Archive for September, 2014
I’ve been getting a lot of crap from people I know recently about not posting to my blog in a long time. Hopefully this entry buys me another 3 months until the next post.
At any rate, I wanted to spend some time writing about something I’ve been working on recently having to do with metrics. Now, I’m not a metrics guy by any means and have generally been successful at avoiding metrics hell at many of the smaller companies/shops I have worked with. This time around though, I’m gonna jump on the bandwagon and talk about some metrics I think are really useful and experimental for evaluating your quality approach. Hopefully you will agree that these metrics don’t completely border on ludicrousness and can share some that you find have served you well.
One of my favorite metrics that I look at is the ‘escaped defect’. The escaped defect symbolizes a product issue that is found outside some stage of the software delivery lifecycle. For example, a defect might have escaped a sprint, or a release. You might track this because you want to learn about the issues that are being discovered outside the stage where you feel the overwhelming majority of issues should be discovered. This is useful in a sprint because the intent is to create shippable product. This is useful for after release because it highlights some learning opportunities such as:
- Understand how the product was being used if it was caught by a customer
- Understand what the gaps in test coverage were
- Did we know about this issue before release but decided to deploy anyway? Was this a good decision? Why or why not?
A related experiment I am working on is part I of a design to answer a few questions
- How effective is the testing?
- Where are we testing the right things and where are we not?
- Do we know what testing is valuable and what testing is less so?
This might be a Pandora’s box to open up, but the exercise seems interesting enough so let’s advance forward.
The diagram below shows a mockup of how this can start to be visualized so that you are looking at some data that exists in your organization and associating with each of the nodes. In this diagram we are representing ‘All testing’ that is conducted for a product/platform, and from there you can start to drill into its child nodes. For purposes of this article, we are diving into Manual test cases as an example since it seemed like a reasonable place to start
The diagram below shows what it might look like if you start to populate it with your actual test and defect data you are receiving from your customers about a particular part of your product or platform.
You can see how you could start to calculate percentages of your testing effort. In this diagram for example
~41% of manual test cases results in a defect being logged
~26% of manual test cases executed resulted in a defect being logged and a problem being fixed.
~35% of all defects opened are not fixed / are duplicates.

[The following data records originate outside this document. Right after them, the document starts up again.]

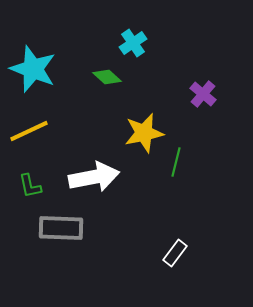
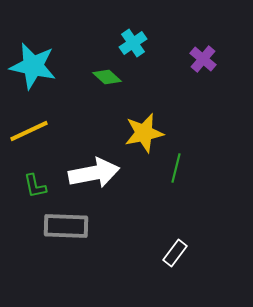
cyan star: moved 3 px up; rotated 9 degrees counterclockwise
purple cross: moved 35 px up
green line: moved 6 px down
white arrow: moved 4 px up
green L-shape: moved 5 px right
gray rectangle: moved 5 px right, 2 px up
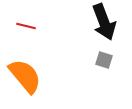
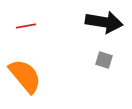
black arrow: rotated 60 degrees counterclockwise
red line: rotated 24 degrees counterclockwise
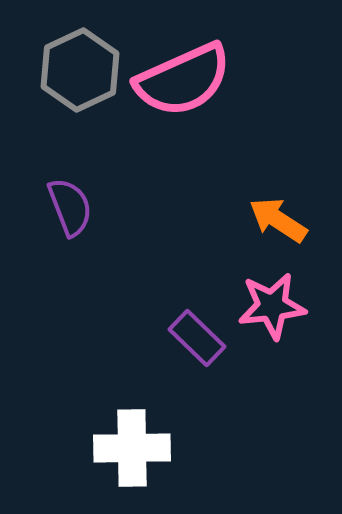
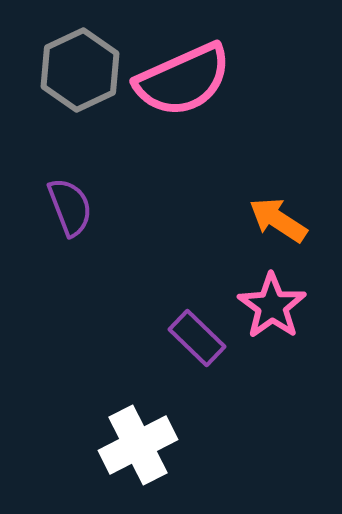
pink star: rotated 30 degrees counterclockwise
white cross: moved 6 px right, 3 px up; rotated 26 degrees counterclockwise
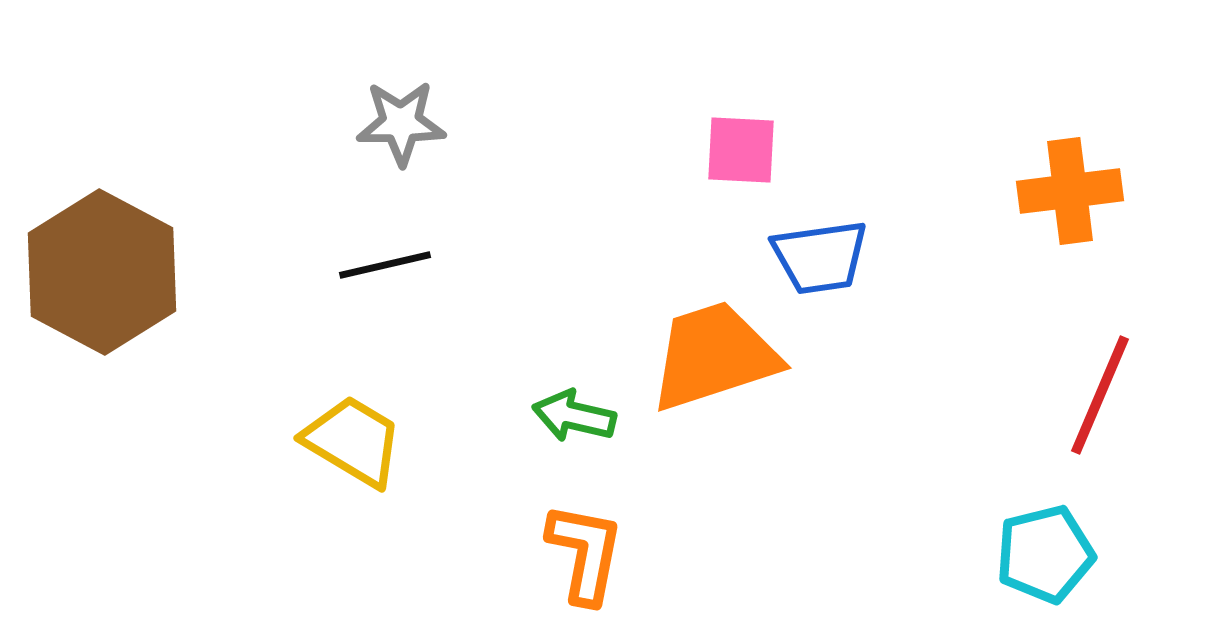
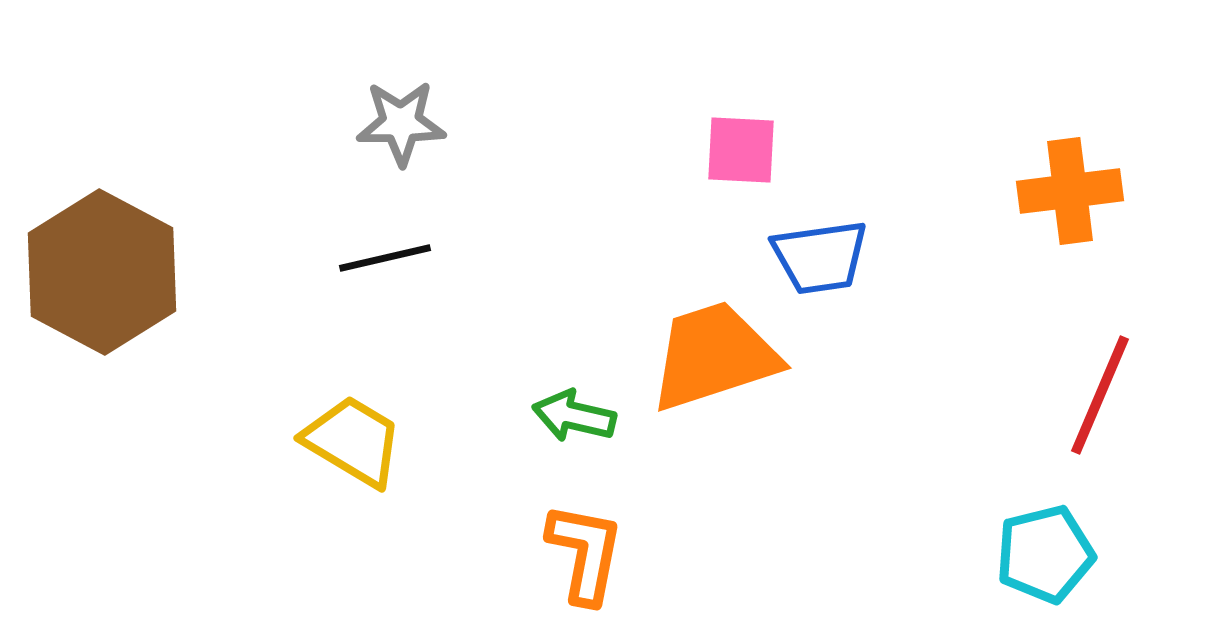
black line: moved 7 px up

Diving deeper into this hypothetical 35% of defects that will never get fixed you can explore why this is the case and bubble up some learning’s around duplicates to reduce them moving forward, and also discover the types of defects that won’t get fixed because they were never defects to begin with and might really be enhancement requests or misfiling, etc…
You could analyze the trends over time and start to measure your changes and identify if the outcomes have changed for better or worse and start to shift your efforts to where you think you give more value to your customers in the long haul and lower your quality issues while you scale your customers.
Even more interesting for me is being able to visualize the problem domain so you can wrap your hands around how to move the needle. Enjoy!